I’m in Australia. Because I was a primary school student a very long time ago, we were brought up on the explorers, the pioneers, the convicts and other white man stuff. Oh, and for a very long time people BORN in Australia referred to England as “home”! And followed the Old Country into all its wars. We had the stolen generation of Aboriginal children because we were not taught the truth about what had happened in our own history.
It’s different now, of course. We do still have ancient history (Year 7), the Middle Ages and Vikings(Year 8), then Australia Year 9-10, after which you have a choice of histories or none, if you prefer. But Year 8 also does Japan and the Aztecs. And Years 9 and 10 do Australia’s role in the World Wars, and the Holocaust. You also learn how to analyse primary sources. In fact, I did som3 of that in Year 11, with a very good Modern History teacher who encouraged us to ask of a historian: “What’s in it for him?”

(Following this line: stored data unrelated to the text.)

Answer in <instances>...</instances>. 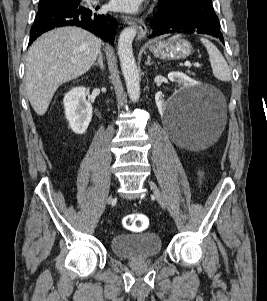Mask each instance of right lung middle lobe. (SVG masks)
<instances>
[{
    "instance_id": "dd1d6c3e",
    "label": "right lung middle lobe",
    "mask_w": 267,
    "mask_h": 301,
    "mask_svg": "<svg viewBox=\"0 0 267 301\" xmlns=\"http://www.w3.org/2000/svg\"><path fill=\"white\" fill-rule=\"evenodd\" d=\"M72 1L74 0H40L38 5V13L60 7L61 5Z\"/></svg>"
}]
</instances>
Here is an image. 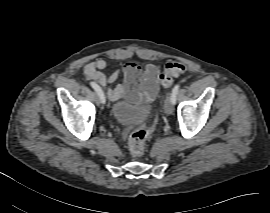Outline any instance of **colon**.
<instances>
[{
    "label": "colon",
    "instance_id": "1",
    "mask_svg": "<svg viewBox=\"0 0 270 213\" xmlns=\"http://www.w3.org/2000/svg\"><path fill=\"white\" fill-rule=\"evenodd\" d=\"M187 70V66L181 62H169L165 65L161 74L160 81L163 87L171 88L173 77ZM155 121L153 120L148 126L132 131L128 136V148L134 158L141 157L145 152L146 139L154 130Z\"/></svg>",
    "mask_w": 270,
    "mask_h": 213
}]
</instances>
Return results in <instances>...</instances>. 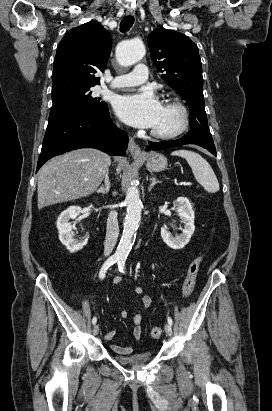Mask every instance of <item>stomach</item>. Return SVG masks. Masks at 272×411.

Your second paragraph sounds very encouraging, Sue x
With respect Stroppy Author, and I do mean it respectfully, rather than snidely... you sound exactly like someone who has never been near a war. To know what peace is.
Try asking, for example, your Polish plumber about his/her family background, and what was meted out there 70+ years ago. And how that compares with today.

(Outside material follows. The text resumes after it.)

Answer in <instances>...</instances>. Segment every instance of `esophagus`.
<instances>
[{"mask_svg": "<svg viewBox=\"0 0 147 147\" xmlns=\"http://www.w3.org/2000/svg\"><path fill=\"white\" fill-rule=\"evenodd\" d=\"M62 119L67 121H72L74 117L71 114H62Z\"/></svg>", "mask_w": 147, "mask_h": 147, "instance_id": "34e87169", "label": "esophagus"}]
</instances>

If I recall correctly, part of why Srebenica happened is that this was the Balkans, and the major powers were terrified that the whole area was a quagmire. Just like it was long before, that triggered the First World War,
But....., I guess you just want to see comments that agree with you.
PS This schoolboy in the 60's made a model of the Parthenon during the classics lessons, not a sword.
Andrew, why on Earth would you assume I only want to see comments that agree with me? What a very bizarre assumption. I suppose that's how some areas of the web work, but this isn't the Daily Mail comments section.
What are you disagreeing with? Do you think we shouldn't teach history with a wider focus and include atrocities committed by Europeans in the past? Or are you only taking issue with my view that there hasn't been uninterrupted peace in Europe since 1945? I'd say that there are levels of conflict between peace and a world war; I suppose where you say something is a war rather than a bit of hassle is a matter of opinion and we can agree to differ. I grew up between Aldershot and Sandhurst. I knew people whose parents were injured or killed by the IRA in the peace in Northern Ireland. My neighbour was a refugee who fled (clearly peaceful) Stalinist purges in Eastern Europe. Still, the point of the blog post is how we teach history, not what has happened since 1945.
I'm very pleased to hear you made a model of the Parthenon.